Archive for April, 2009

The Craft of Text Editing

Sunday, April 26th, 2009

I spent the last few days reading The Craft of Text Editing, a book on the design of text editors. It focuses mainly on editors based on Emacs, but many of the principles apply to all other text editors as While old, many of the topics it covers would appear to still be relevant to anyone designing an editor today, which is admittedly roughly nobody.

The book starts off talking about the different types of users, and the different types of input. The section on input types is quite dated - having more than one button on a mouse is bad design? and not really relevant today. It then covers the requirements you need for the language you are programming the editor in - not surprisingly for a book focusing on emacs-type editors, the recommended choices are C and Lisp.

Once it finishes those sections, the book gets to the interesting part: how to actually represent the text and structure your editor. The first part in this section talks about the possible editing models: Text as an array of characters, a 2D array of characters, a list of lines, and a few other options.

Next, several different file formats that you may need to handle are discussed. While not all of them will be applicable to every editor, ones that aspire to be as general as possible must handle them. This section also discusses how extra information not represented in the text of the file may be represented and stored - for example, typesetting information.

The implementation of the actual editor is then discussed. The main ways of representing buffers is talked about - essentially, the two most common ways are a linked list of characters and a ‘buffer gap’ system, which is what emacs uses. The efficiency of each of these implementations is discussed in several categories, including crash recovery. In general, the buffer gap system is found to be better than the other systems.

Redisplay algorithms are covered next - how to display the changes a user makes with as little interruption to the user as possible. This section doesn’t seem as important as it did back when this book was written - we have faster connections and processors, leading to it mattering a lot less whether five commands are issued per redisplay or four. Still quite interesting, though.

The next section deals with user commands. It discusses multilevel commands (such as C-x C-c), arguments, key rebinding, and modes. While the focus is on Emacs, all text editors share this command loop: for example, vim has suffix arguments corresponding to the range to delete when you press ‘d’. How to deal with Undo and Redo are then described, and various methods of implementing them and whether they are even necessary.

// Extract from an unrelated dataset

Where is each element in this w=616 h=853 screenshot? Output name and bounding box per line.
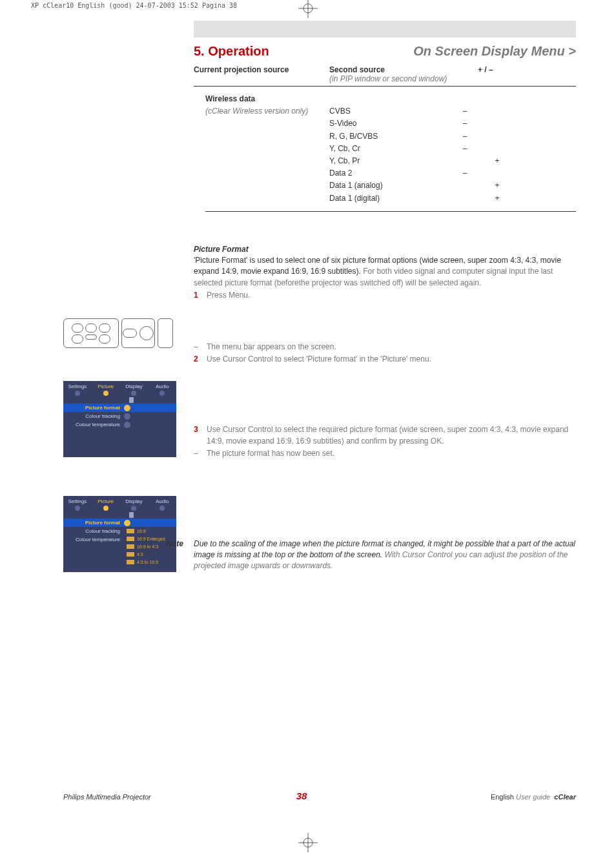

The next chapter deals with the design of the command set, or what exactly you are able to do with the editor. It talks about what you should strive for in a command set; responsiveness, consistency, permissiveness, progress, simplicity, uniformity, and extensibility. It discusses a few special types of editing certain types of syntax and how to enhance support for these. For some commands that have multiple interpretations, like forward-word, each implementation is discussed.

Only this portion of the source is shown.